**** Available data

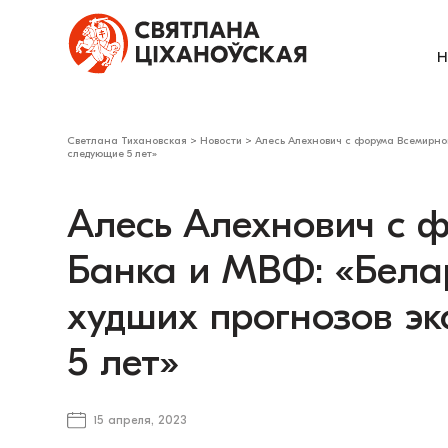
Н
Светлана Тихановская
>
Новости
>
Алесь Алехнович с форума Всемирног
следующие 5 лет»
Алесь Алехнович с 
Банка и МВФ: «Белар
худших прогнозов э
5 лет»
15 апреля, 2023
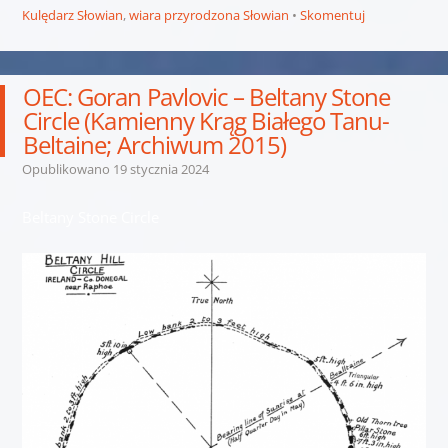
Kulędarz Słowian
,
wiara przyrodzona Słowian
Skomentuj
OEC: Goran Pavlovic – Beltany Stone
Circle (Kamienny Krąg Białego Tanu-
Beltaine; Archiwum 2015)
Opublikowano
19 stycznia 2024
Beltany Stone Circle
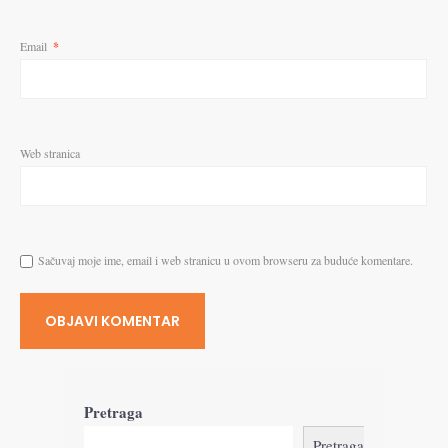
Email
*
Web stranica
Sačuvaj moje ime, email i web stranicu u ovom browseru za buduće komentare.
Pretraga
Pretraga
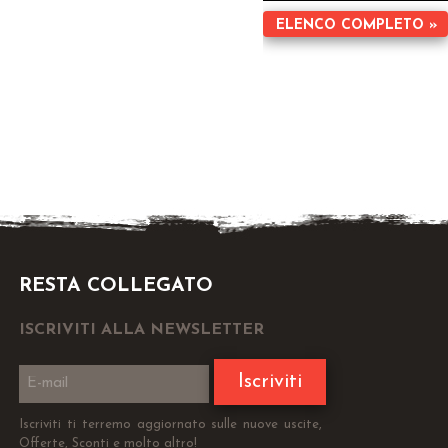
ELENCO COMPLETO »
RESTA COLLEGATO
ISCRIVITI ALLA NEWSLETTER
Iscriviti
Iscriviti ti terremo aggiornato sulle nuove uscite,
Offerte, Sconti e molto altro!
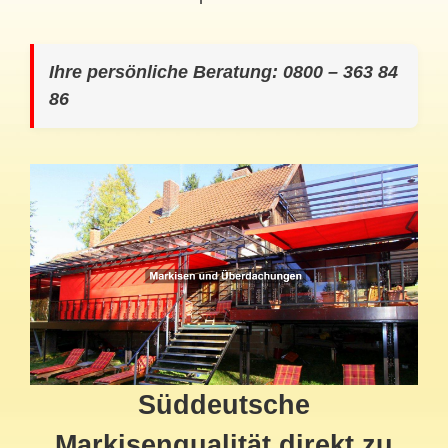
Ihre persönliche Beratung: 0800 – 363 84
86
Süddeutsche
Markisenqualität direkt zu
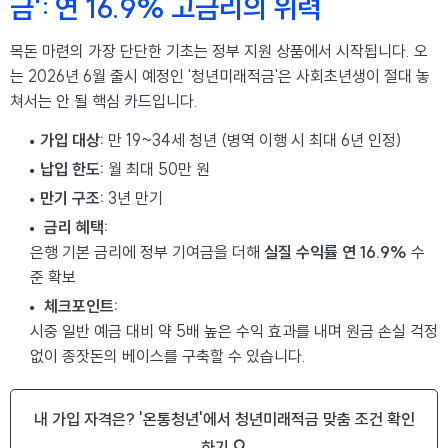
금': 연 16.9% 고금리의 위력
목돈 마련의 가장 단단한 기초는 정부 지원 상품에서 시작됩니다. 오
는 2026년 6월 출시 예정인 '청년미래적금'은 사회초년생이 절대 놓
쳐서는 안 될 핵심 카드입니다.
가입 대상:
만 19~34세 청년 (병역 이행 시 최대 6년 인정)
납입 한도:
월 최대 50만 원
만기 구조:
3년 만기
금리 혜택:
은행 기본 금리에 정부 기여금을 더해
실질 수익률 연 16.9%
수
준 확보
체크포인트:
시중 일반 예금 대비 약 5배 높은 수익 효과를 내며 원금 손실 걱정
없이 종잣돈의 베이스를 구축할 수 있습니다.
내 가입 자격은? '온통청년'에서 청년미래적금 맞춤 조건 확인
하기 🔍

********

* **What the exercise asks**
Return nothing but the lines running from the start of the data to the line with "19 stycznia 2024", please, both ends included and no pictures.

* **Solution below**
Н
Светлана Тихановская
>
Новости
>
Алесь Алехнович с форума Всемирног
следующие 5 лет»
Алесь Алехнович с 
Банка и МВФ: «Белар
худших прогнозов э
5 лет»
15 апреля, 2023
Kulędarz Słowian
,
wiara przyrodzona Słowian
Skomentuj
OEC: Goran Pavlovic – Beltany Stone
Circle (Kamienny Krąg Białego Tanu-
Beltaine; Archiwum 2015)
Opublikowano
19 stycznia 2024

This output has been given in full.